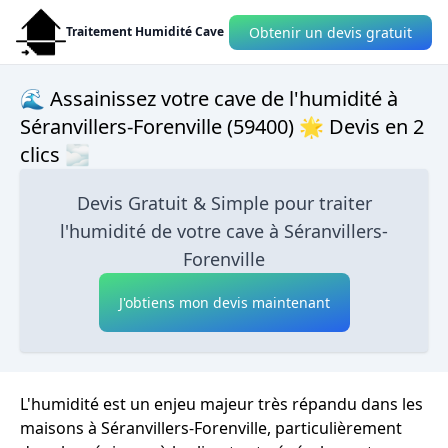
Obtenir un devis gratuit
Traitement Humidité Cave
🌊 Assainissez votre cave de l'humidité à
Séranvillers-Forenville (59400) 🌟 Devis en 2
clics 🌫
Devis Gratuit & Simple pour traiter
l'humidité de votre cave à Séranvillers-
Forenville
J'obtiens mon devis maintenant
L'humidité est un enjeu majeur très répandu dans les
maisons à Séranvillers-Forenville, particulièrement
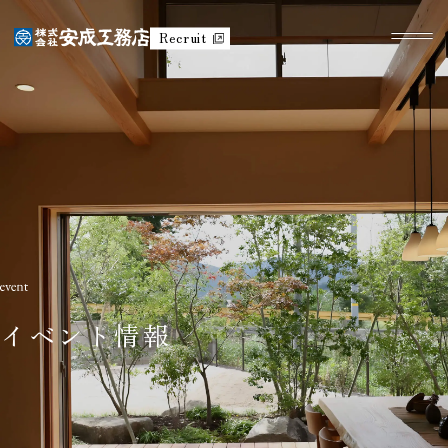
Recruit
イベント情報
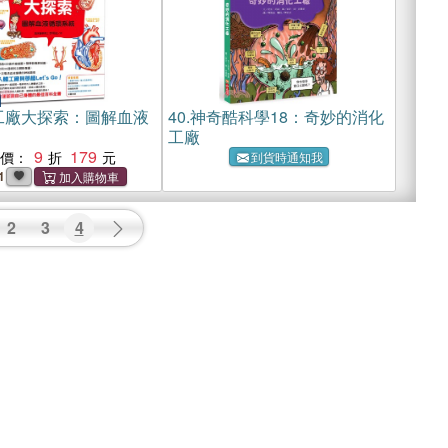
工廠大探索：圖解血液
40.
神奇酷科學18：奇妙的消化
工廠
9
179
惠價：
到貨時通知我
1
2
3
4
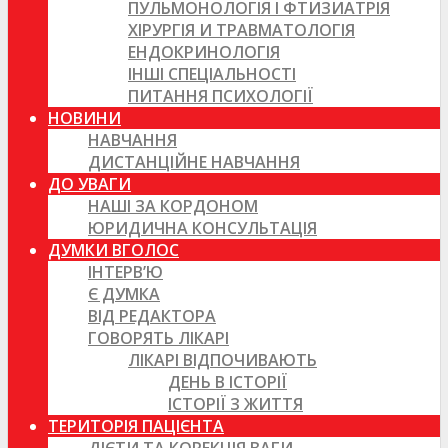
ПУЛЬМОНОЛОГІЯ І ФТИЗИАТРІЯ
ХІРУРГІЯ И ТРАВМАТОЛОГІЯ
ЕНДОКРИНОЛОГІЯ
ІНШІ СПЕЦІАЛЬНОСТІ
ПИТАННЯ ПСИХОЛОГІЇ
НОВИНИ
НАВЧАННЯ
ДИСТАНЦІЙНЕ НАВЧАННЯ
ДО УВАГИ
НАШІ ЗА КОРДОНОМ
ЮРИДИЧНА КОНСУЛЬТАЦІЯ
ДУМКИ ВГОЛОС
ІНТЕРВ’Ю
Є ДУМКА
ВІД РЕДАКТОРА
ГОВОРЯТЬ ЛІКАРІ
ЛІКАРІ ВІДПОЧИВАЮТЬ
ДЕНЬ В ІСТОРІЇ
ІСТОРІЇ З ЖИТТЯ
ТЕРИТОРІЯ ПАЦІЄНТА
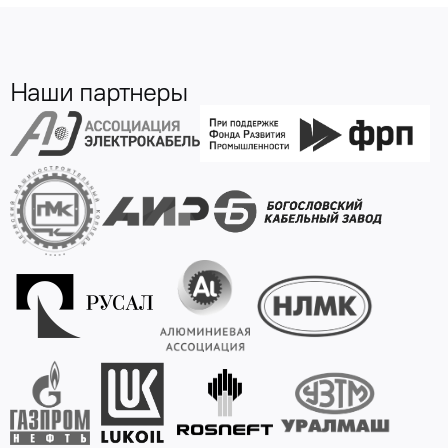
Наши партнеры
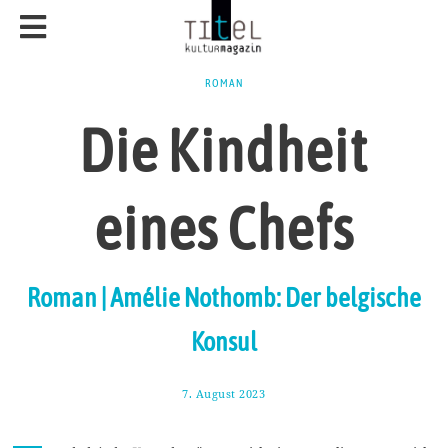
ROMAN
Die Kindheit
eines Chefs
Roman | Amélie Nothomb: Der belgische
Konsul
7. August 2023
1
8
.
A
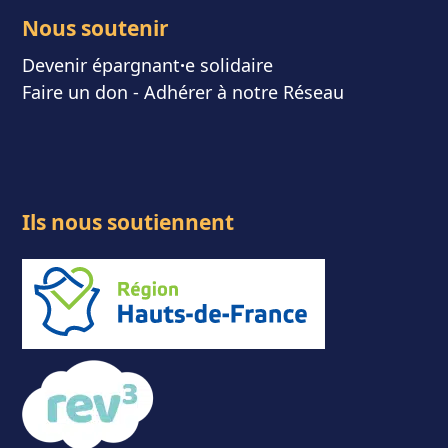
Nous soutenir
Devenir épargnant
⸱
e solidaire
Faire un don
-
Adhérer à notre Réseau
Ils nous soutiennent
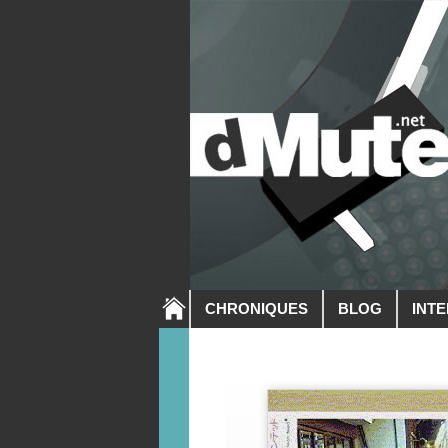
CHRONIQUES
BLOG
INT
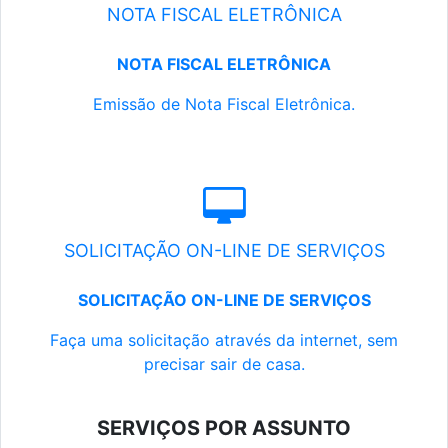
NOTA FISCAL ELETRÔNICA
NOTA FISCAL ELETRÔNICA
Emissão de Nota Fiscal Eletrônica.
SOLICITAÇÃO ON-LINE DE SERVIÇOS
SOLICITAÇÃO ON-LINE DE SERVIÇOS
Faça uma solicitação através da internet, sem
precisar sair de casa.
SERVIÇOS POR ASSUNTO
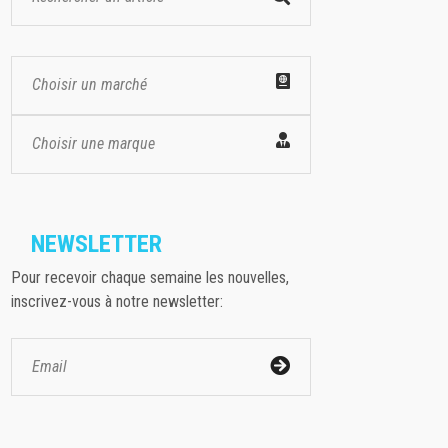
Choisir un marché
Choisir une marque
NEWSLETTER
Pour recevoir chaque semaine les nouvelles,
inscrivez-vous à notre newsletter:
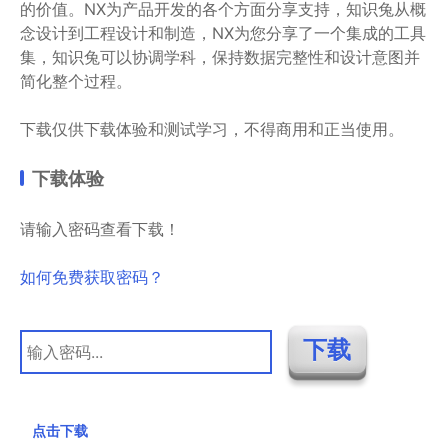
的价值。NX为产品开发的各个方面分享支持，知识兔从概
念设计到工程设计和制造，NX为您分享了一个集成的工具
集，知识兔可以协调学科，保持数据完整性和设计意图并
简化整个过程。
下载仅供下载体验和测试学习，不得商用和正当使用。
下载体验
请输入密码查看下载！
如何免费获取密码？
点击下载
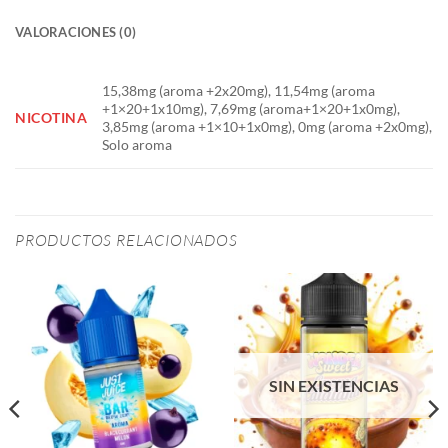
VALORACIONES (0)
15,38mg (aroma +2x20mg), 11,54mg (aroma
+1×20+1x10mg), 7,69mg (aroma+1×20+1x0mg),
NICOTINA
3,85mg (aroma +1×10+1x0mg), 0mg (aroma +2x0mg),
Solo aroma
PRODUCTOS RELACIONADOS
SIN EXISTENCIAS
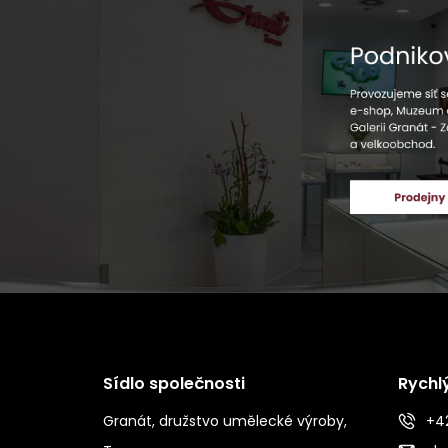
Sídlo společnosti
Rychl
Granát, družstvo umělecké výroby,
+42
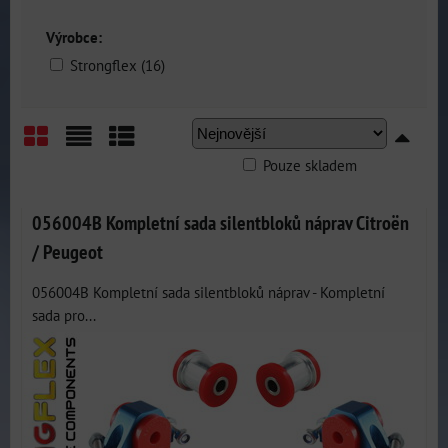
Výrobce:
Strongflex (16)
Pouze skladem
Mřížka
Seznam
Tabulka
056004B Kompletní sada silentbloků náprav Citroën
/ Peugeot
056004B Kompletní sada silentbloků náprav - Kompletní
sada pro...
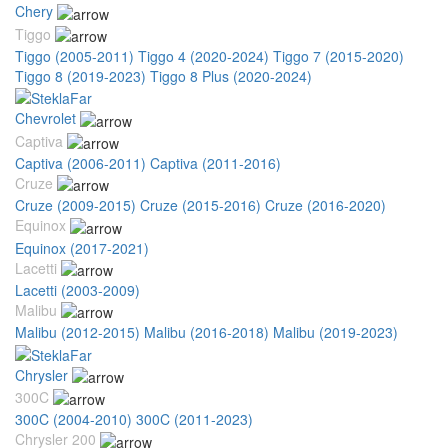
Chery
Tiggo
Tiggo (2005-2011)
Tiggo 4 (2020-2024)
Tiggo 7 (2015-2020)
Tiggo 8 (2019-2023)
Tiggo 8 Plus (2020-2024)
Chevrolet
Captiva
Captiva (2006-2011)
Captiva (2011-2016)
Cruze
Cruze (2009-2015)
Cruze (2015-2016)
Cruze (2016-2020)
Equinox
Equinox (2017-2021)
Lacetti
Lacetti (2003-2009)
Malibu
Malibu (2012-2015)
Malibu (2016-2018)
Malibu (2019-2023)
Chrysler
300C
300C (2004-2010)
300C (2011-2023)
Chrysler 200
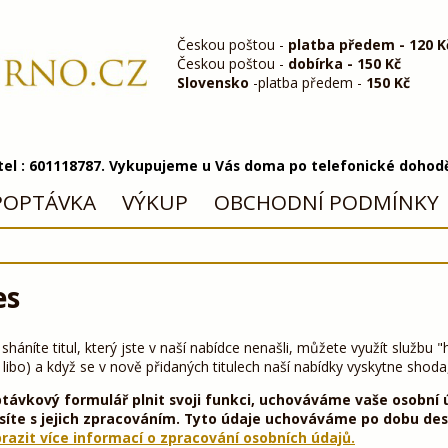
Českou poštou -
platba předem - 120 K
Českou poštou -
dobírka - 150 Kč
Slovensko
-platba předem -
150 Kč
 tel : 601118787. Vykupujeme u Vás doma po telefonické dohod
POPTÁVKA
VÝKUP
OBCHODNÍ PODMÍNKY
es
áníte titul, který jste v naší nabídce nenašli, můžete využít službu "h
e libo) a když se v nově přidaných titulech naší nabídky vyskytne sho
távkový formulář plnit svoji funkci, uchováváme vaše osobní 
síte s jejich zpracováním. Tyto údaje uchováváme po dobu des
razit více informací o zpracování osobních údajů.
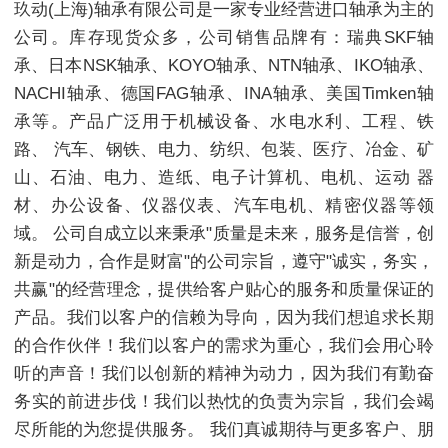
玖动(上海)轴承有限公司是一家专业经营进口轴承为主的
公司。库存现货众多，公司销售品牌有：瑞典SKF轴
承、日本NSK轴承、KOYO轴承、NTN轴承、IKO轴承、
NACHI轴承、德国FAG轴承、INA轴承、美国Timken轴
承等。产品广泛用于机械设备、水电水利、工程、铁
路、 汽车、钢铁、电力、纺织、包装、医疗、冶金、矿
山、石油、电力、造纸、电子计算机、电机、运动 器
材、办公设备、仪器仪表、汽车电机、精密仪器等领
域。 公司自成立以来秉承"质量是未来，服务是信誉，创
新是动力，合作是财富"的公司宗旨，遵守"诚实，务实，
共赢"的经营理念，提供给客户贴心的服务和质量保证的
产品。我们以客户的信赖为导向，因为我们想追求长期
的合作伙伴！我们以客户的需求为重心，我们会用心聆
听的声音！我们以创新的精神为动力，因为我们有勤奋
务实的前进步伐！我们以热忱的负责为宗旨，我们会竭
尽所能的为您提供服务。 我们真诚期待与更多客户、朋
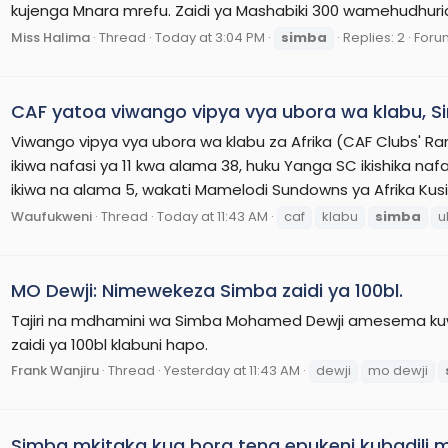
kujenga Mnara mrefu. Zaidi ya Mashabiki 300 wamehudhuria
Miss Halima
Thread
Today at 3:04 PM
simba
Replies: 2
Foru
CAF yatoa viwango vipya vya ubora wa klabu,
Viwango vipya vya ubora wa klabu za Afrika (CAF Clubs' 
ikiwa nafasi ya 11 kwa alama 38, huku Yanga SC ikishika naf
ikiwa na alama 5, wakati Mamelodi Sundowns ya Afrika Kusi
Waufukweni
Thread
Today at 11:43 AM
caf
klabu
simba
u
MO Dewji: Nimewekeza Simba zaidi ya 100bl.
Tajiri na mdhamini wa Simba Mohamed Dewji amesema kuw
zaidi ya 100bl klabuni hapo.
Frank Wanjiru
Thread
Yesterday at 11:43 AM
dewji
mo dewji
Simba mkitaka kua bora tena epukeni kubadili 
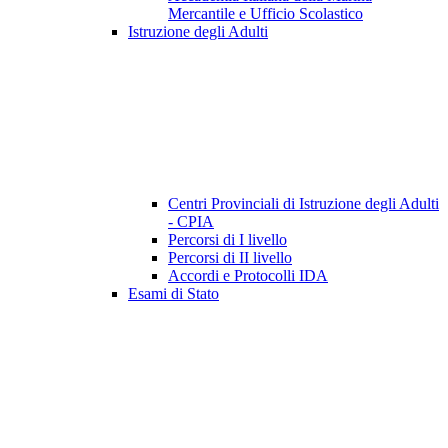
Mercantile e Ufficio Scolastico
Istruzione degli Adulti
Centri Provinciali di Istruzione degli Adulti
- CPIA
Percorsi di I livello
Percorsi di II livello
Accordi e Protocolli IDA
Esami di Stato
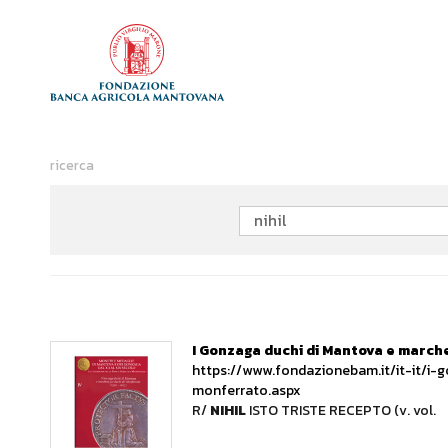
ricerca
I Gonzaga duchi di Mantova e marche
https://www.fondazionebam.it/it-it/i
monferrato.aspx
R/
NIHIL
ISTO TRISTE RECEPTO (v. vol.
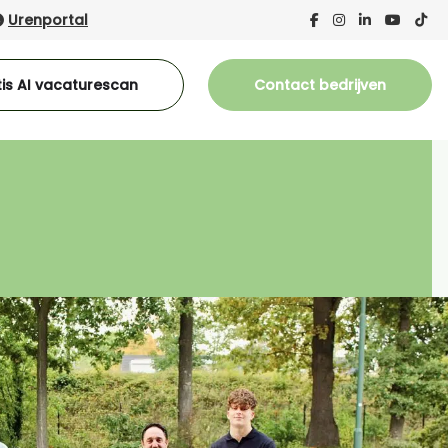
Urenportal
is AI vacaturescan
Contact bedrijven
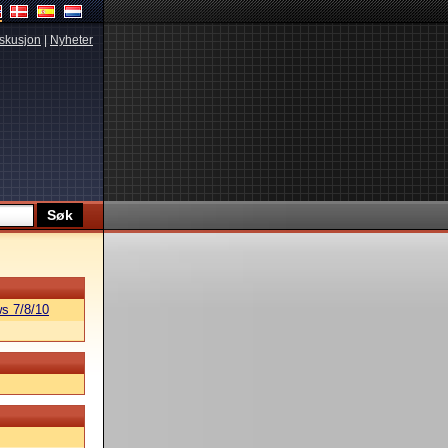
skusjon
|
Nyheter
s 7/8/10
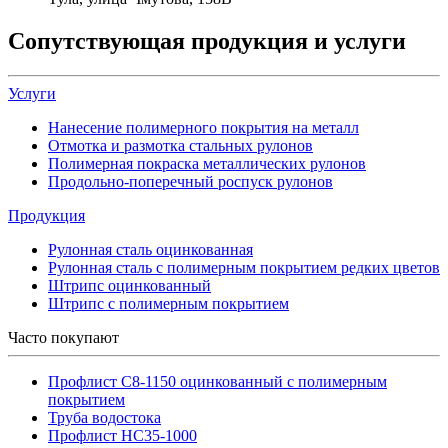
Сопутствующая продукция и услуги
Услуги
Нанесение полимерного покрытия на металл
Отмотка и размотка стальных рулонов
Полимерная покраска металлических рулонов
Продольно-поперечный роспуск рулонов
Продукция
Рулонная сталь оцинкованная
Рулонная сталь с полимерным покрытием редких цветов
Штрипс оцинкованный
Штрипс с полимерным покрытием
Часто покупают
Профлист С8-1150 оцинкованный с полимерным
покрытием
Труба водостока
Профлист НС35-1000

* * * * * * * * *

Write out each entry exactly, images excluded.

Obtenir un devis gratuit
Traitement Humidité Cave
🌊 Assainissez votre cave de l'humidité à
Séranvillers-Forenville (59400) 🌟 Devis en 2
clics 🌫
Devis Gratuit & Simple pour traiter
l'humidité de votre cave à Séranvillers-
Forenville
J'obtiens mon devis maintenant
L'humidité est un enjeu majeur très répandu dans les
maisons à Séranvillers-Forenville, particulièrement
Recruit
イベント情報
工廠大探索：圖解血液
40.
神奇酷科學18：奇妙的消化
工廠
9
179
惠價：
到貨時通知我
1
2
3
4
ПУЛЬМОНОЛОГІЯ І ФТИЗИАТРІЯ
ХІРУРГІЯ И ТРАВМАТОЛОГІЯ
ЕНДОКРИНОЛОГІЯ
ІНШІ СПЕЦІАЛЬНОСТІ
ПИТАННЯ ПСИХОЛОГІЇ
НОВИНИ
НАВЧАННЯ
ДИСТАНЦІЙНЕ НАВЧАННЯ
ДО УВАГИ
НАШІ ЗА КОРДОНОМ
ЮРИДИЧНА КОНСУЛЬТАЦІЯ
ДУМКИ ВГОЛОС
ІНТЕРВ’Ю
Є ДУМКА
ВІД РЕДАКТОРА
ГОВОРЯТЬ ЛІКАРІ
ЛІКАРІ ВІДПОЧИВАЮТЬ
ДЕНЬ В ІСТОРІЇ
ІСТОРІЇ З ЖИТТЯ
ТЕРИТОРІЯ ПАЦІЄНТА
Наши партнеры
ROMAN
Die Kindheit
eines Chefs
Roman | Amélie Nothomb: Der belgische
Konsul
7. August 2023
1
8
.
A
Nous soutenir
Devenir épargnant
⸱
e solidaire
Faire un don
-
Adhérer à notre Réseau
Ils nous soutiennent
CHRONIQUES
BLOG
INT
NOTA FISCAL ELETRÔNICA
NOTA FISCAL ELETRÔNICA
Emissão de Nota Fiscal Eletrônica.
SOLICITAÇÃO ON-LINE DE SERVIÇOS
SOLICITAÇÃO ON-LINE DE SERVIÇOS
Faça uma solicitação através da internet, sem
precisar sair de casa.
SERVIÇOS POR ASSUNTO
Choisir un marché
Choisir une marque
NEWSLETTER
Pour recevoir chaque semaine les nouvelles,
inscrivez-vous à notre newsletter:
的价值。NX为产品开发的各个方面分享支持，知识兔从概
念设计到工程设计和制造，NX为您分享了一个集成的工具
集，知识兔可以协调学科，保持数据完整性和设计意图并
简化整个过程。
下载仅供下载体验和测试学习，不得商用和正当使用。
下载体验
请输入密码查看下载！
如何免费获取密码？
点击下载
VALORACIONES (0)
15,38mg (aroma +2x20mg), 11,54mg (aroma
+1×20+1x10mg), 7,69mg (aroma+1×20+1x0mg),
NICOTINA
3,85mg (aroma +1×10+1x0mg), 0mg (aroma +2x0mg),
Solo aroma
PRODUCTOS RELACIONADOS
SIN EXISTENCIAS
Sídlo společnosti
Rychl
Granát, družstvo umělecké výroby,
+42
Výrobce:
Strongflex (16)
Pouze skladem
Mřížka
Seznam
Tabulka
056004B Kompletní sada silentbloků náprav Citroën
/ Peugeot
056004B Kompletní sada silentbloků náprav - Kompletní
sada pro...
Chery
Tiggo
Tiggo (2005-2011)
Tiggo 4 (2020-2024)
Tiggo 7 (2015-2020)
Tiggo 8 (2019-2023)
Tiggo 8 Plus (2020-2024)
Chevrolet
Captiva
Captiva (2006-2011)
Captiva (2011-2016)
Cruze
Cruze (2009-2015)
Cruze (2015-2016)
Cruze (2016-2020)
Equinox
Equinox (2017-2021)
Lacetti
Lacetti (2003-2009)
Malibu
Malibu (2012-2015)
Malibu (2016-2018)
Malibu (2019-2023)
Chrysler
300C
300C (2004-2010)
300C (2011-2023)
Chrysler 200
Českou poštou -
platba předem - 120 K
Českou poštou -
dobírka - 150 Kč
Slovensko
-platba předem -
150 Kč
 tel : 601118787. Vykupujeme u Vás doma po telefonické dohod
POPTÁVKA
VÝKUP
OBCHODNÍ PODMÍNKY
es
áníte titul, který jste v naší nabídce nenašli, můžete využít službu "h
e libo) a když se v nově přidaných titulech naší nabídky vyskytne sho
távkový formulář plnit svoji funkci, uchováváme vaše osobní 
síte s jejich zpracováním. Tyto údaje uchováváme po dobu des
razit více informací o zpracování osobních údajů.
玖动(上海)轴承有限公司是一家专业经营进口轴承为主的
公司。库存现货众多，公司销售品牌有：瑞典SKF轴
承、日本NSK轴承、KOYO轴承、NTN轴承、IKO轴承、
NACHI轴承、德国FAG轴承、INA轴承、美国Timken轴
承等。产品广泛用于机械设备、水电水利、工程、铁
路、 汽车、钢铁、电力、纺织、包装、医疗、冶金、矿
山、石油、电力、造纸、电子计算机、电机、运动 器
材、办公设备、仪器仪表、汽车电机、精密仪器等领
域。 公司自成立以来秉承"质量是未来，服务是信誉，创
新是动力，合作是财富"的公司宗旨，遵守"诚实，务实，
共赢"的经营理念，提供给客户贴心的服务和质量保证的
产品。我们以客户的信赖为导向，因为我们想追求长期
的合作伙伴！我们以客户的需求为重心，我们会用心聆
听的声音！我们以创新的精神为动力，因为我们有勤奋
务实的前进步伐！我们以热忱的负责为宗旨，我们会竭
尽所能的为您提供服务。 我们真诚期待与更多客户、朋
kujenga Mnara mrefu. Zaidi ya Mashabiki 300 wamehudhuria
Miss Halima
Thread
Today at 3:04 PM
simba
Replies: 2
Foru
CAF yatoa viwango vipya vya ubora wa klabu,
Viwango vipya vya ubora wa klabu za Afrika (CAF Clubs' 
ikiwa nafasi ya 11 kwa alama 38, huku Yanga SC ikishika naf
ikiwa na alama 5, wakati Mamelodi Sundowns ya Afrika Kusi
Waufukweni
Thread
Today at 11:43 AM
caf
klabu
simba
u
MO Dewji: Nimewekeza Simba zaidi ya 100bl.
Tajiri na mdhamini wa Simba Mohamed Dewji amesema kuw
zaidi ya 100bl klabuni hapo.
Frank Wanjiru
Thread
Yesterday at 11:43 AM
dewji
mo dewji
Simba mkitaka kua bora tena epukeni kubadili 
Mercantile e Ufficio Scolastico
Istruzione degli Adulti
Centri Provinciali di Istruzione degli Adulti
- CPIA
Percorsi di I livello
Percorsi di II livello
Accordi e Protocolli IDA
Esami di Stato
ricerca
I Gonzaga duchi di Mantova e marche
https://www.fondazionebam.it/it-it/i
monferrato.aspx
R/
NIHIL
ISTO TRISTE RECEPTO (v. vol.
Urenportal
is AI vacaturescan
Contact bedrijven
skusjon
|
Nyheter
s 7/8/10
Сопутствующая продукция и услуги
Услуги
Нанесение полимерного покрытия на металл
Отмотка и размотка стальных рулонов
Полимерная покраска металлических рулонов
Продольно-поперечный роспуск рулонов
Продукция
Рулонная сталь оцинкованная
Рулонная сталь с полимерным покрытием редких цветов
Штрипс оцинкованный
Штрипс с полимерным покрытием
Часто покупают
Профлист С8-1150 оцинкованный с полимерным
покрытием
Труба водостока
Профлист НС35-1000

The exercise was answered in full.